In 2002 my mother had a heart attack. At the time, she was working alongside me at the salon (she's also a licensed nail tech, but that's another story!) in the afternoons and going to school to become a massage therapist.
I am not — have never been and never will be — a morning person. I was still tucked soundly in bed at just past 8:00 that September morning when the phone rang. I answered to hear my mother inform me, in a very calm voice, that her assistant instructor was driving her to the emergency room because my mother thought she might be having a heart attack.
????!!!! Did I mention that my mother was very calm? Downright matter-of-fact even.
And that's how I learned that when faced with such a situation, I go to work. I asked Mom if she wanted me to meet her at the ER, but Mom said that wasn't necessary. That I should go ahead and go on with my day as planned and that she'd call me back to let me know what happened.
And so I did. All I could think was, "OMG, what if something happens to my mom? What if I have to step in and take over her house payments? And her 14 cats and her giant dog? I can't just cancel clients and lose that money! I need to go to work!"
It was a very surreal day. My clients were all (and still are) accustomed to Mom being in the salon, so it wasn't surprising at all when I was asked several times during the day, "Where's your mom?"

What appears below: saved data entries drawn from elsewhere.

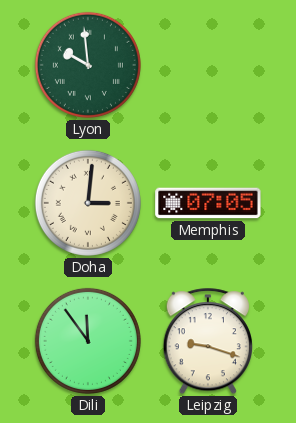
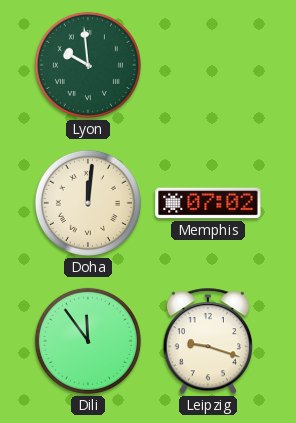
Doha: 3:01 -> 12:01
Memphis: 07:05 -> 07:02
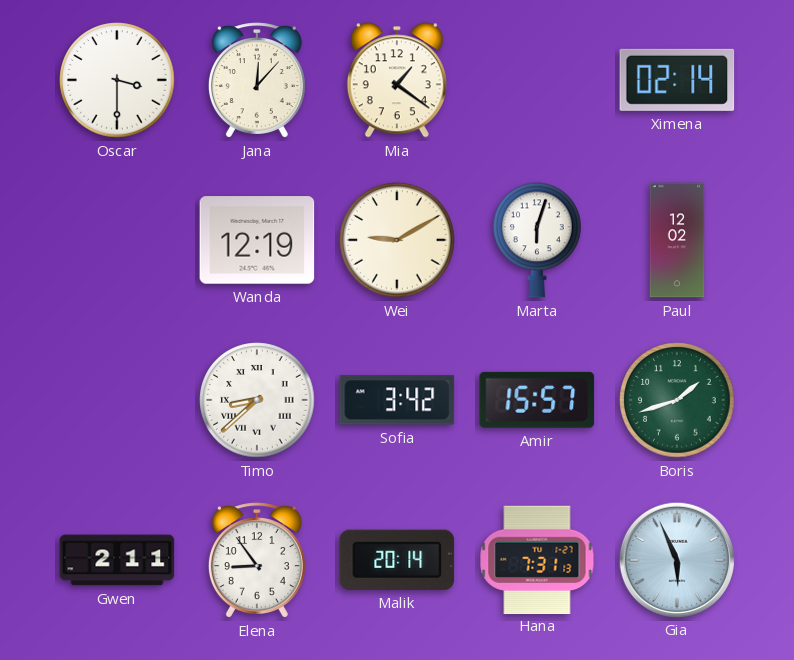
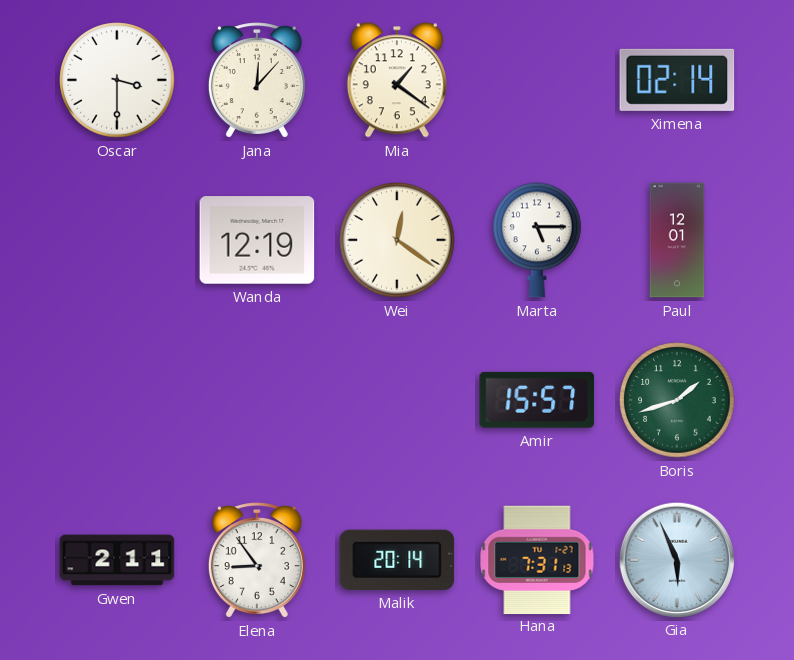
Wei: 9:10 -> 12:21
Marta: 6:03 -> 5:15
Paul: 12:02 -> 12:01
Timo: 8:38 -> none
Sofia: 3:42 -> none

What was surprising — and very annoying — was that when I answered, "She's in the hospital; they think she had a heart attack this morning," every single one of my regular clients who personally knew my mother casually went on with their conversation as though I had merely said that my mother had run to Starbucks for lattés. In fact, to this day, a couple of those same clients have no memory of that day. They never processed the information that day and they don't even realize that they were there and that that's how they reacted.
At the time, I remembered some of the stories from other nail techs over the years that had been shared on the BeautyTech forums. One tech, I remember, had had a mastectomy and had returned to work two weeks before her doctor recommended (we just can't afford the down time, y'know). But it took her several hours to complete a fill because she was still sick and sore — and she told us how some of her clients complained that it was taking so long.
And one tech had a bottle of polish break in her hand when she tried to remove the cap; it cut her hand up pretty bad and as her coworker and she rushed out the door to the emergency room, the unpolished client said, "Aren't you going to finish my nails first?" as blood gushed from the tech's hand.
Today I was reading the tales of a colleague who recently underwent surgery and had to take a moment to vent about how some of her clients reacted — selfishly, more concerned with making sure their polish was perfect for a special event than with the tech's personal health. And we're not talking about a boob job here, or having a mole removed — we're talking real surgery. The kind that reminds me to send that tech a personal e-mail to say, "Wow, had no idea, glad to hear that you're still typing!"
It is always a sobering experience to be reminded so harshly just how self-absorbed our culture is. I certainly can't say for certain that I've never done something so stupid and shallow. And I'd be surprised if my reactions to major news haven't been misinterpreted as such — I never know just exactly what to say.
It's always a joy to discover that you've genuinely made a lifelong friend from the client/tech relationship ... and so heartbreaking when someone with whom you've shared years of your life and theirs turns out to not be paying attention.